===== Recorded information =====

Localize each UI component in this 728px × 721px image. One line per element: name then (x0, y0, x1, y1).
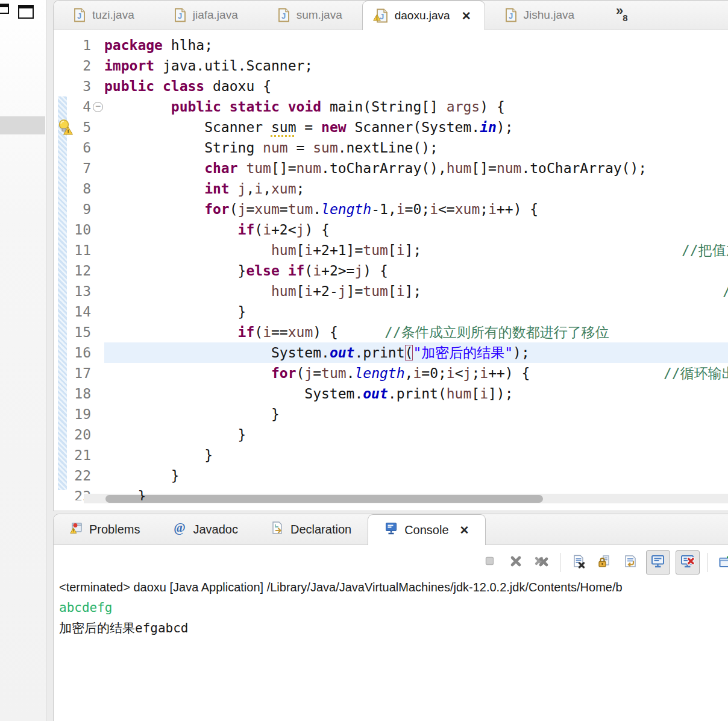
code-token: i (413, 365, 421, 381)
line-number[interactable]: 1 (54, 35, 91, 55)
code-line-6[interactable]: 6 String num = sum.nextLine(); (54, 137, 728, 158)
line-number[interactable]: 12 (54, 260, 91, 281)
code-line-14[interactable]: 14 } (54, 301, 728, 322)
line-number[interactable]: 3 (54, 76, 91, 96)
code-token: i (313, 263, 321, 279)
toolbar-separator (560, 553, 560, 572)
code-line-3[interactable]: 3public class daoxu { (54, 76, 728, 96)
minimized-view-slot[interactable] (0, 116, 45, 134)
code-line-7[interactable]: 7 char tum[]=num.toCharArray(),hum[]=num… (54, 158, 728, 178)
code-line-16[interactable]: 16 System.out.print("加密后的结果"); (54, 342, 728, 363)
code-line-21[interactable]: 21 } (54, 445, 728, 465)
line-number[interactable]: 16 (54, 342, 91, 363)
editor-tab-daoxu-java[interactable]: J!daoxu.java✕ (362, 1, 485, 30)
code-token: = (297, 119, 322, 135)
code-token: []= (271, 160, 297, 176)
tab-overflow-indicator[interactable]: »8 (616, 1, 629, 30)
code-line-4[interactable]: 4− public static void main(String[] args… (54, 96, 728, 117)
line-number[interactable]: 2 (54, 55, 91, 76)
code-line-11[interactable]: 11 hum[i+2+1]=tum[i];//把值加 (54, 240, 728, 260)
code-token: tum (363, 242, 388, 258)
line-number[interactable]: 21 (54, 445, 91, 465)
code-line-9[interactable]: 9 for(j=xum=tum.length-1,i=0;i<=xum;i++)… (54, 199, 728, 219)
code-line-12[interactable]: 12 }else if(i+2>=j) { (54, 260, 728, 281)
editor-tab-label: Jishu.java (524, 8, 575, 22)
clear-console-button[interactable] (568, 552, 589, 573)
line-number[interactable]: 18 (54, 383, 91, 404)
code-token: tum (363, 283, 388, 299)
editor-tab-tuzi-java[interactable]: Jtuzi.java (54, 1, 154, 30)
code-line-20[interactable]: 20 } (54, 424, 728, 445)
code-line-8[interactable]: 8 int j,i,xum; (54, 178, 728, 199)
line-number[interactable]: 20 (54, 424, 91, 445)
show-stderr-button[interactable] (676, 550, 700, 575)
code-line-10[interactable]: 10 if(i+2<j) { (54, 219, 728, 240)
line-number[interactable]: 9 (54, 199, 91, 219)
line-number[interactable]: 22 (54, 465, 91, 486)
editor-tab-Jishu-java[interactable]: JJishu.java (485, 1, 595, 30)
code-line-19[interactable]: 19 } (54, 404, 728, 424)
code-token: void (288, 99, 321, 115)
code-token: = (280, 201, 288, 217)
code-line-17[interactable]: 17 for(j=tum.length,i=0;i<j;i++) {//循环输出 (54, 363, 728, 383)
word-wrap-button[interactable] (620, 552, 641, 573)
line-number[interactable]: 15 (54, 322, 91, 342)
maximize-view-icon[interactable] (18, 5, 34, 19)
close-icon[interactable]: ✕ (460, 523, 469, 537)
open-console-button[interactable] (716, 552, 728, 573)
remove-all-launches-button[interactable] (532, 552, 552, 573)
fold-minus-icon[interactable]: − (93, 102, 103, 112)
line-number[interactable]: 13 (54, 281, 91, 301)
line-number[interactable]: 11 (54, 240, 91, 260)
scroll-lock-button[interactable] (594, 552, 615, 573)
code-token: j (338, 283, 347, 299)
view-tab-declaration[interactable]: Declaration (254, 514, 368, 544)
view-tab-javadoc[interactable]: @Javadoc (156, 514, 254, 544)
line-number[interactable]: 10 (54, 219, 91, 240)
code-token: daoxu { (204, 78, 271, 94)
code-token: ++) { (497, 201, 538, 217)
code-line-13[interactable]: 13 hum[i+2-j]=tum[i];//把 (54, 281, 728, 301)
minimized-view-strip (0, 0, 46, 721)
code-token: . (313, 201, 321, 217)
line-number[interactable]: 8 (54, 178, 91, 199)
editor-tab-label: daoxu.java (395, 9, 450, 22)
restore-view-icon[interactable] (0, 4, 9, 14)
code-line-1[interactable]: 1package hlha; (54, 35, 728, 55)
line-number[interactable]: 19 (54, 404, 91, 424)
code-line-18[interactable]: 18 System.out.print(hum[i]); (54, 383, 728, 404)
line-number[interactable]: 14 (54, 301, 91, 322)
scrollbar-thumb[interactable] (105, 495, 543, 503)
editor-tab-jiafa-java[interactable]: Jjiafa.java (154, 1, 258, 30)
horizontal-scrollbar[interactable] (84, 494, 728, 503)
editor-tab-sum-java[interactable]: Jsum.java (258, 1, 362, 30)
lightbulb-warning-icon[interactable]: ! (58, 119, 74, 135)
terminate-button[interactable] (480, 552, 500, 573)
show-stdout-button[interactable] (646, 550, 670, 575)
close-icon[interactable]: ✕ (462, 9, 471, 23)
code-line-15[interactable]: 15 if(i==xum) {//条件成立则所有的数都进行了移位 (54, 322, 728, 342)
code-token: = (288, 140, 313, 156)
code-token: +2+1]= (313, 242, 363, 258)
view-tab-problems[interactable]: !Problems (54, 514, 156, 544)
console-output[interactable]: <terminated> daoxu [Java Application] /L… (59, 577, 728, 638)
console-view: <terminated> daoxu [Java Application] /L… (54, 544, 728, 721)
line-number[interactable]: 6 (54, 137, 91, 158)
code-line-5[interactable]: 5 Scanner sum = new Scanner(System.in); (54, 117, 728, 137)
code-line-22[interactable]: 22 } (54, 465, 728, 486)
code-token: for (271, 365, 297, 381)
line-number[interactable]: 7 (54, 158, 91, 178)
code-token: ( (304, 263, 313, 279)
warning-overlay-icon: ! (373, 11, 381, 24)
code-line-2[interactable]: 2import java.util.Scanner; (54, 55, 728, 76)
code-token: = (246, 201, 254, 217)
view-tab-console[interactable]: Console✕ (368, 514, 486, 545)
remove-launch-button[interactable] (506, 552, 526, 573)
code-editor[interactable]: 1package hlha;2import java.util.Scanner;… (54, 30, 728, 500)
code-text: } (104, 445, 213, 465)
show-stdout-icon (650, 553, 666, 571)
line-number[interactable]: 4 (54, 96, 91, 117)
code-token: i (488, 201, 497, 217)
code-token: i (304, 242, 313, 258)
line-number[interactable]: 17 (54, 363, 91, 383)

=====

_Problem to work on_
Return the material word for word, images omitted.

_Response to the exercise_
Localize each UI component in this 728px × 721px image. One line per element: name then (x0, y0, x1, y1).
code-token: i (413, 365, 421, 381)
line-number[interactable]: 1 (54, 35, 91, 55)
code-line-6[interactable]: 6 String num = sum.nextLine(); (54, 137, 728, 158)
line-number[interactable]: 12 (54, 260, 91, 281)
code-line-14[interactable]: 14 } (54, 301, 728, 322)
line-number[interactable]: 3 (54, 76, 91, 96)
code-token: i (313, 263, 321, 279)
toolbar-separator (560, 553, 560, 572)
code-line-3[interactable]: 3public class daoxu { (54, 76, 728, 96)
minimized-view-slot[interactable] (0, 116, 45, 134)
code-line-7[interactable]: 7 char tum[]=num.toCharArray(),hum[]=num… (54, 158, 728, 178)
code-line-16[interactable]: 16 System.out.print("加密后的结果"); (54, 342, 728, 363)
code-line-21[interactable]: 21 } (54, 445, 728, 465)
line-number[interactable]: 16 (54, 342, 91, 363)
editor-tab-daoxu-java[interactable]: J!daoxu.java✕ (362, 1, 485, 30)
code-token: = (297, 119, 322, 135)
code-token: []= (271, 160, 297, 176)
tab-overflow-indicator[interactable]: »8 (616, 1, 629, 30)
code-line-4[interactable]: 4− public static void main(String[] args… (54, 96, 728, 117)
line-number[interactable]: 2 (54, 55, 91, 76)
code-line-11[interactable]: 11 hum[i+2+1]=tum[i];//把值加 (54, 240, 728, 260)
code-token: tum (363, 242, 388, 258)
line-number[interactable]: 21 (54, 445, 91, 465)
code-line-9[interactable]: 9 for(j=xum=tum.length-1,i=0;i<=xum;i++)… (54, 199, 728, 219)
code-line-12[interactable]: 12 }else if(i+2>=j) { (54, 260, 728, 281)
editor-tab-label: Jishu.java (524, 8, 575, 22)
clear-console-button[interactable] (568, 552, 589, 573)
line-number[interactable]: 18 (54, 383, 91, 404)
code-token: tum (363, 283, 388, 299)
editor-tab-tuzi-java[interactable]: Jtuzi.java (54, 1, 154, 30)
code-line-20[interactable]: 20 } (54, 424, 728, 445)
code-line-8[interactable]: 8 int j,i,xum; (54, 178, 728, 199)
line-number[interactable]: 20 (54, 424, 91, 445)
show-stderr-button[interactable] (676, 550, 700, 575)
code-line-10[interactable]: 10 if(i+2<j) { (54, 219, 728, 240)
line-number[interactable]: 9 (54, 199, 91, 219)
line-number[interactable]: 22 (54, 465, 91, 486)
editor-tab-Jishu-java[interactable]: JJishu.java (485, 1, 595, 30)
code-line-19[interactable]: 19 } (54, 404, 728, 424)
code-token: void (288, 99, 321, 115)
code-token: = (280, 201, 288, 217)
code-line-17[interactable]: 17 for(j=tum.length,i=0;i<j;i++) {//循环输出 (54, 363, 728, 383)
word-wrap-button[interactable] (620, 552, 641, 573)
line-number[interactable]: 15 (54, 322, 91, 342)
maximize-view-icon[interactable] (18, 5, 34, 19)
close-icon[interactable]: ✕ (460, 523, 469, 537)
open-console-button[interactable] (716, 552, 728, 573)
remove-all-launches-button[interactable] (532, 552, 552, 573)
fold-minus-icon[interactable]: − (93, 102, 103, 112)
line-number[interactable]: 13 (54, 281, 91, 301)
line-number[interactable]: 11 (54, 240, 91, 260)
scroll-lock-button[interactable] (594, 552, 615, 573)
code-token: j (338, 283, 347, 299)
view-tab-declaration[interactable]: Declaration (254, 514, 368, 544)
view-tab-javadoc[interactable]: @Javadoc (156, 514, 254, 544)
line-number[interactable]: 10 (54, 219, 91, 240)
code-token: daoxu { (204, 78, 271, 94)
code-token: ++) { (497, 201, 538, 217)
code-line-13[interactable]: 13 hum[i+2-j]=tum[i];//把 (54, 281, 728, 301)
minimized-view-strip (0, 0, 46, 721)
code-token: . (313, 201, 321, 217)
line-number[interactable]: 8 (54, 178, 91, 199)
editor-tab-label: daoxu.java (395, 9, 450, 22)
restore-view-icon[interactable] (0, 4, 9, 14)
code-line-1[interactable]: 1package hlha; (54, 35, 728, 55)
line-number[interactable]: 19 (54, 404, 91, 424)
code-line-18[interactable]: 18 System.out.print(hum[i]); (54, 383, 728, 404)
line-number[interactable]: 14 (54, 301, 91, 322)
scrollbar-thumb[interactable] (105, 495, 543, 503)
editor-tab-jiafa-java[interactable]: Jjiafa.java (154, 1, 258, 30)
horizontal-scrollbar[interactable] (84, 494, 728, 503)
editor-tab-sum-java[interactable]: Jsum.java (258, 1, 362, 30)
lightbulb-warning-icon[interactable]: ! (58, 119, 74, 135)
terminate-button[interactable] (480, 552, 500, 573)
show-stdout-button[interactable] (646, 550, 670, 575)
close-icon[interactable]: ✕ (462, 9, 471, 23)
code-line-15[interactable]: 15 if(i==xum) {//条件成立则所有的数都进行了移位 (54, 322, 728, 342)
code-token: = (288, 140, 313, 156)
code-token: +2+1]= (313, 242, 363, 258)
view-tab-problems[interactable]: !Problems (54, 514, 156, 544)
console-output[interactable]: <terminated> daoxu [Java Application] /L… (59, 577, 728, 638)
console-view: <terminated> daoxu [Java Application] /L… (54, 544, 728, 721)
line-number[interactable]: 6 (54, 137, 91, 158)
code-line-5[interactable]: 5 Scanner sum = new Scanner(System.in); (54, 117, 728, 137)
code-line-22[interactable]: 22 } (54, 465, 728, 486)
code-token: for (271, 365, 297, 381)
line-number[interactable]: 7 (54, 158, 91, 178)
code-token: ( (304, 263, 313, 279)
warning-overlay-icon: ! (373, 11, 381, 24)
code-line-2[interactable]: 2import java.util.Scanner; (54, 55, 728, 76)
code-token: = (246, 201, 254, 217)
view-tab-console[interactable]: Console✕ (368, 514, 486, 545)
remove-launch-button[interactable] (506, 552, 526, 573)
code-editor[interactable]: 1package hlha;2import java.util.Scanner;… (54, 30, 728, 500)
code-text: } (104, 445, 213, 465)
show-stdout-icon (650, 553, 666, 571)
line-number[interactable]: 4 (54, 96, 91, 117)
code-token: i (488, 201, 497, 217)
code-token: i (304, 242, 313, 258)
line-number[interactable]: 17 (54, 363, 91, 383)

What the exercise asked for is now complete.